1月23日、東京地裁で、昨年12月1日から施行された犯罪被害者等が刑事裁判に参加する制度が実施された(朝日新聞朝刊)。
以前の刑事裁判では、被害者もしくは被害者の遺族は証人として証言するか傍聴席から傍聴することが出来るだけだった(意見陳述は比較的最近から出来るようになっていたが)。しかし、昨年12月1日から一定の重罪に限っては、被害者または被害者の一定範囲の遺族が、刑事裁判に直接参加できるようになった。
具体的には、その被害者または遺族が、直接、証人尋問をする、或いは被告人質問をする、更に弁論として意見陳述(例えば求刑意見)ができるのである。ただ、本来の刑事裁判では、起訴するかどうか起訴したあと刑事裁判上どう裁判を進めるかは検察官と裁判所・被告人が決めることであるという原則は変わらないので、被害者側は検察官の権限を侵害しない範囲で検察側に参加することになっている。
刑事裁判では、被害者が蚊帳の外に置かれたまま進められるとの批判が被害者側にあったが、それがこの様な形で反映された。被害者の怒りや無念の気持ちを裁判手続き内でも直接的に考慮されるようになったということが出来る。特に被害者参加が認められる犯罪の種類と裁判員裁判が行なわれる犯罪の種類が重なる部分が多いので、一般市民(裁判員)への影響は大きいと思われる。
刑罰をどう考えるかという面では大きく分けて二つの立場がある。応報刑主義と教育刑主義である。

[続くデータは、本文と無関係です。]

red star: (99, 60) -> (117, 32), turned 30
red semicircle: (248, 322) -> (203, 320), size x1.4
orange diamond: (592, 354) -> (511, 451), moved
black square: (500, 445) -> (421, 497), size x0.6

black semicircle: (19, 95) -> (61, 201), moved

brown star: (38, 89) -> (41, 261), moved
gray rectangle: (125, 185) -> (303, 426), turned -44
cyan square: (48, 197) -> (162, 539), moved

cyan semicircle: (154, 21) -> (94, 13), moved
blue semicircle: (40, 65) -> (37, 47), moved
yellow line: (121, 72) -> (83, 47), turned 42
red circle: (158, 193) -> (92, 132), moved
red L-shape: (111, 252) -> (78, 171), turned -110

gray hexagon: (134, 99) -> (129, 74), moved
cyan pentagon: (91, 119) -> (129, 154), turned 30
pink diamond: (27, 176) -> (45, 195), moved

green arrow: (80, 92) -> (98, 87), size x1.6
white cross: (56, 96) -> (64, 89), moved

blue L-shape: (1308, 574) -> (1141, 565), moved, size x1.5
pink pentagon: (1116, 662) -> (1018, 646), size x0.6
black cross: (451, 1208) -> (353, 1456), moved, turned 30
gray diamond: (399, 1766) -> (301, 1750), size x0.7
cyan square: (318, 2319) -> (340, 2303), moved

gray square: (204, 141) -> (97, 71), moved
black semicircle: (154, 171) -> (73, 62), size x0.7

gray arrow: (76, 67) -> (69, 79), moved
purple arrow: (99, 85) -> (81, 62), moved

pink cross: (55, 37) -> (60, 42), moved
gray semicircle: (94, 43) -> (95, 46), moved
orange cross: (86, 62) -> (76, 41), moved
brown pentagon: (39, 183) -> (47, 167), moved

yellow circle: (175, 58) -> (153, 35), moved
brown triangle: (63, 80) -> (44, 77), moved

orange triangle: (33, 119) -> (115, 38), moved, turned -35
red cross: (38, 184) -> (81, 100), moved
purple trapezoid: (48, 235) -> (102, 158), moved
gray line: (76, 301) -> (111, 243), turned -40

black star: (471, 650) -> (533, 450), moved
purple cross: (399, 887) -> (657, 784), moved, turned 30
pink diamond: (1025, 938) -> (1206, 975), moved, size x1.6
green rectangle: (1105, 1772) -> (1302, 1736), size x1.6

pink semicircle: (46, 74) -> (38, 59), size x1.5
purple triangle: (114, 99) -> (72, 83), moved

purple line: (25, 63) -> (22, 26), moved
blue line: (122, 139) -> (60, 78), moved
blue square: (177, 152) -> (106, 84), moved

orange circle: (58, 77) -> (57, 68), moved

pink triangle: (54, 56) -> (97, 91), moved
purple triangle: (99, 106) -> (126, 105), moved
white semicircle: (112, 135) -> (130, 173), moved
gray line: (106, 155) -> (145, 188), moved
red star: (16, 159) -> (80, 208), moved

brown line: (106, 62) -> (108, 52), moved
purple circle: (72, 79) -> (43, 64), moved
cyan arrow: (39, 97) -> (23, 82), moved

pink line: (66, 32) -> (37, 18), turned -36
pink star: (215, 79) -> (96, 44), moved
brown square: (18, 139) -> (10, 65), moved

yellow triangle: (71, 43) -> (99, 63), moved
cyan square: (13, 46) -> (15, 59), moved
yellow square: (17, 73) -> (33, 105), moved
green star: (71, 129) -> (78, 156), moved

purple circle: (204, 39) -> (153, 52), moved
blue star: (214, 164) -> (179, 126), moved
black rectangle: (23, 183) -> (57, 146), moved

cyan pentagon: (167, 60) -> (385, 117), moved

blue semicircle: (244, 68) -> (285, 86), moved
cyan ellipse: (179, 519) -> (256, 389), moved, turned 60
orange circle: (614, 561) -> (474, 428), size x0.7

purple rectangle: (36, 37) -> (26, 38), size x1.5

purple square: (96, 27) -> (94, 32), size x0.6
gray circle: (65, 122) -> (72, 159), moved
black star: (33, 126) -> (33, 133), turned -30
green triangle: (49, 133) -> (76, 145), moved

応報刑主義とは、犯した犯罪に見合う害悪(生命・身体の自由・財産への侵害)を応報として与えるのが刑罰であり、いわゆる目には目を歯には歯をの考え方で、古来から現代にまで根強く続いている考え方である。教育刑主義とは、犯罪者が二度と同じ過ちを繰り返さないよう更生のために科すのが刑罰であるという考え方である。死刑を存置する以上、現行法は応報刑の立場に立っているとも見られるが、刑罰の幅が広い点では教育刑の考え方も見られる。実際の刑の執行については仮釈放も認められているので教育刑的観点が含まれていると見られる。現行法体系は刑罰について折衷的立場ということができよう。
被害者参加がこの両主義においてどの様な機能を果たすのか、被告人を非難・弾劾して応報刑的な傾向を示すのか、被告人の反省を促して教育刑的な傾向を示すのか、判断は難しい。